Maybe they are useful. But I think there’s more usefulness in specialized databases and optimized approaches than betting everything on big llms models. Kinda like deriving linting rules and combining it with a rule engines to catch errors. Efficient and useful instead of continuously running a big llm model.
While it is hard to argue with the wisdom of crystallizing intellectual capital into our tools, I do wonder if these models might be as likely to diminish as to develop the person using them, in which case we trade an implement's iterative improvement for ours, in a way
1 reply →
Are they using the same diffusion models as the GPT-3 area? Meaning is it the LLM that has improved or is it the diffusion model? I know it's probably a foolish take but I am really skeptical of the "larger models will solve all our problems" line of thinking.
They don’t compare in the paper. I will say I experimented extensively with GPT-3 era LLMs on improving ouput by trying to guide early diffusion models with critical responses. It was a) not successful, and b) pretty clear to me that GPT-3 didn’t “get” what it was supposed to be doing, or didn’t have enough context to keep all this in mind, or couldn’t process it properly, or some such thing.

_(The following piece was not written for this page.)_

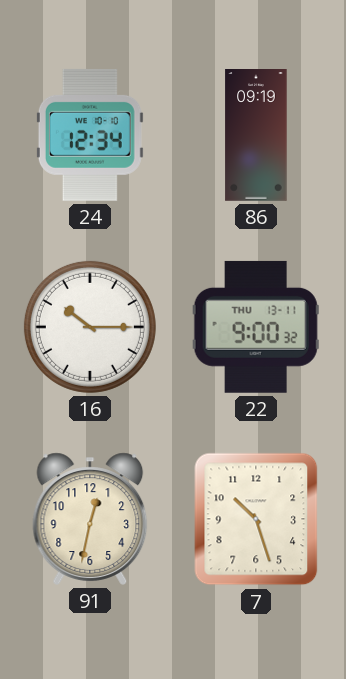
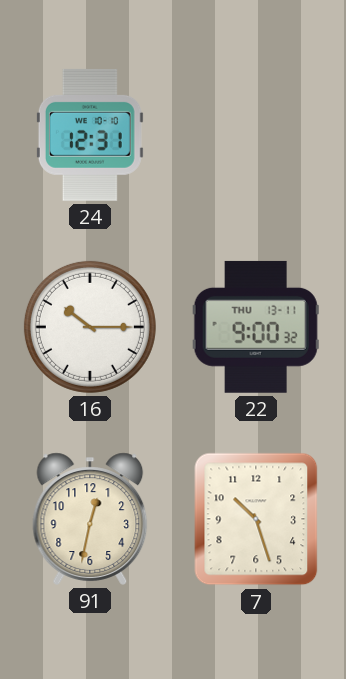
24: 12:34 -> 12:31
86: 09:19 -> none
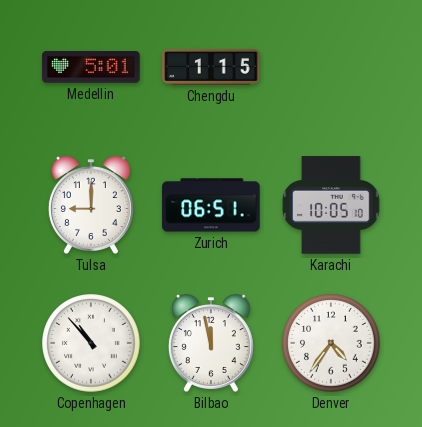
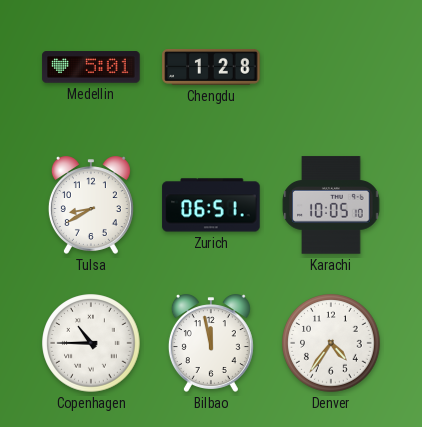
Chengdu: 1:15 -> 1:28
Tulsa: 9:00 -> 8:40
Copenhagen: 10:53 -> 10:45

This paper has ablations, although I didn’t read that section, so you could see where they say the effectiveness comes from. I bet you thought that it’s emergent from a bunch of different places.
FWIW, I don’t think LLMS will solve all our problems, so I too am skeptical of that claim. I’m not skeptical of the slightly weaker “larger models have emergent capabilities and we are probably not done finding them as we scale up”.
> FWIW, I don’t think LLMS will solve all our problems, so I too am skeptical of that claim. I’m not skeptical of the slightly weaker “larger models have emergent capabilities and we are probably not done finding them as we scale up”.
100% agree. I'd classify the time now as identifying the limits of what they can functionally do though, an it's a lot!